◆ **Records for processing**

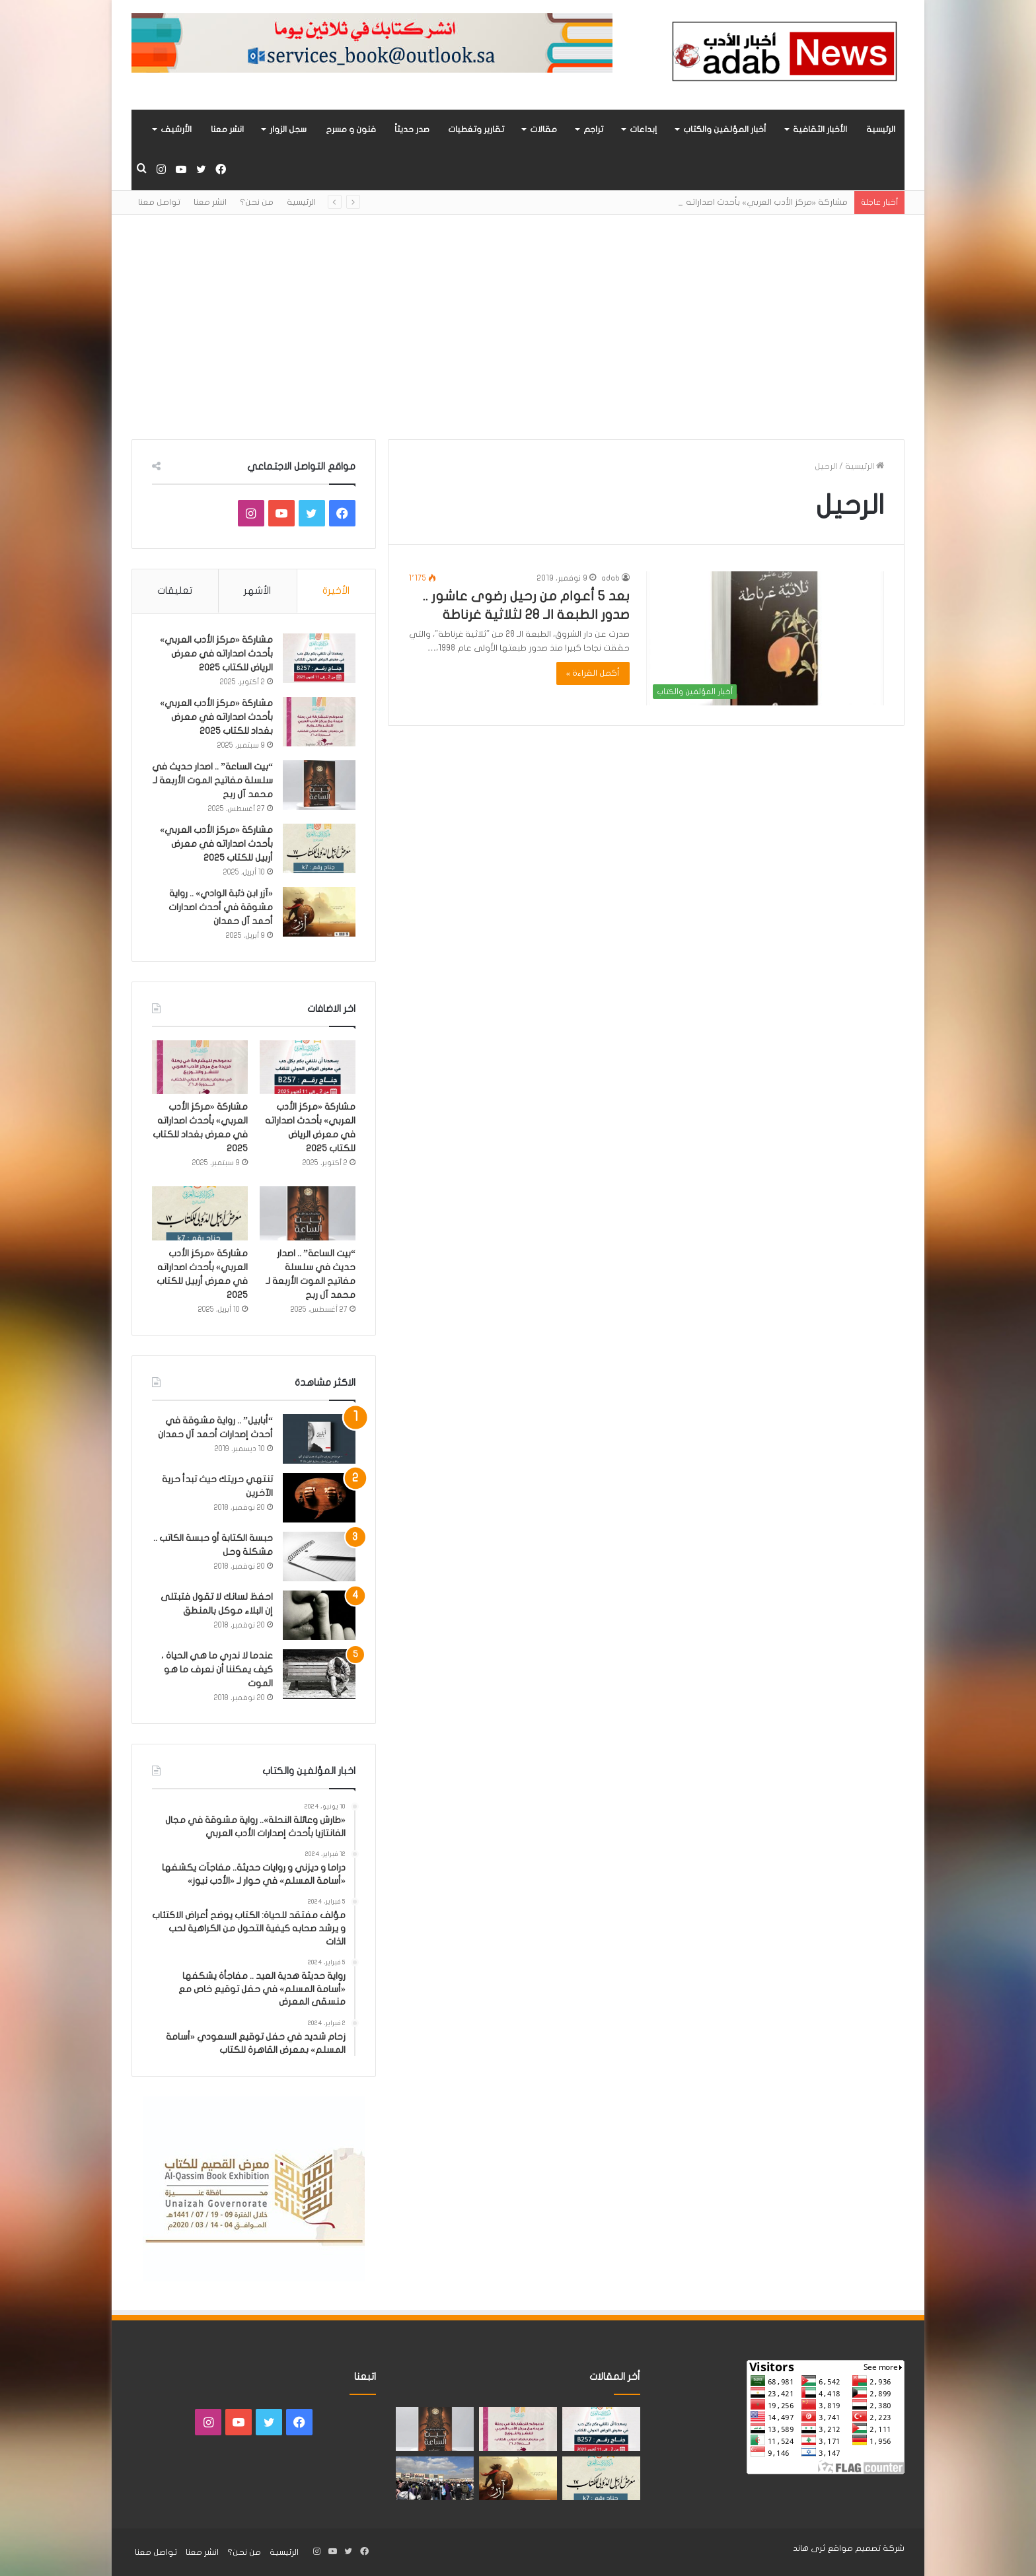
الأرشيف (176, 129)
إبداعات (643, 129)
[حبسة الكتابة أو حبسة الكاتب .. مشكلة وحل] (319, 1556)
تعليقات (174, 590)
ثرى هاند (809, 2548)
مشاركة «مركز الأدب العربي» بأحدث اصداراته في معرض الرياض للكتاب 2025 (216, 653)
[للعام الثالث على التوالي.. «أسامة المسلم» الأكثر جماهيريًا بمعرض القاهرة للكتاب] (435, 2478)
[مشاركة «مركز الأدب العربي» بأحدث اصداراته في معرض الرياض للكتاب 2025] (319, 658)
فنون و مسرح (351, 129)
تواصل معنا (159, 202)
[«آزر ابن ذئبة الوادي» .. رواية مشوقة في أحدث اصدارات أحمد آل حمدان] (319, 912)
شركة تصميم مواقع (866, 2548)
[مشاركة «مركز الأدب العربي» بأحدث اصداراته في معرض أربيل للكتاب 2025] (319, 848)
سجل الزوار (288, 129)
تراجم (593, 129)
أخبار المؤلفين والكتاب (724, 129)
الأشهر (257, 590)
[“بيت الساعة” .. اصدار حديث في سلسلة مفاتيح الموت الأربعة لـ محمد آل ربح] (319, 785)
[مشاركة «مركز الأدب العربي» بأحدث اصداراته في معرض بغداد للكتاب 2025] (319, 721)
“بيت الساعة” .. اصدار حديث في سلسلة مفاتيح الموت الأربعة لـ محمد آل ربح (212, 780)
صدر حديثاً (411, 129)
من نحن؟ (257, 202)
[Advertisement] (518, 326)
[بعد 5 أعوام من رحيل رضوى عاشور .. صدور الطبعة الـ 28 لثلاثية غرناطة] (765, 638)
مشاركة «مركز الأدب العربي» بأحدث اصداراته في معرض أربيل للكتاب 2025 (216, 844)
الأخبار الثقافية (820, 129)
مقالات (543, 129)
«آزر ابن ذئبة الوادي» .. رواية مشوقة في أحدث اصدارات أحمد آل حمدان (220, 907)
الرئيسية (880, 129)
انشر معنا (227, 129)
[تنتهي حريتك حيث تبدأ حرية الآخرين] (319, 1497)
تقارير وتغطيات (476, 129)
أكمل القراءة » (593, 673)
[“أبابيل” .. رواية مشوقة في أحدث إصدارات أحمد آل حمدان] (319, 1439)
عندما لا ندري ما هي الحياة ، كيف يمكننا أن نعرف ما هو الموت (217, 1669)
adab (610, 578)
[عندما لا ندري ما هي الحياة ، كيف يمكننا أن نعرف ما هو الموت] (319, 1674)
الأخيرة (336, 590)
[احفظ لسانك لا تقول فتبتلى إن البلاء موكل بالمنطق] (319, 1615)
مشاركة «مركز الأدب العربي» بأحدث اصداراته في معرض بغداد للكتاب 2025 (216, 717)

◆ **Work task**
In the entries above, count each line with "مفاتيح"; reply with the total only.

◆ **Answer to the exercise**
2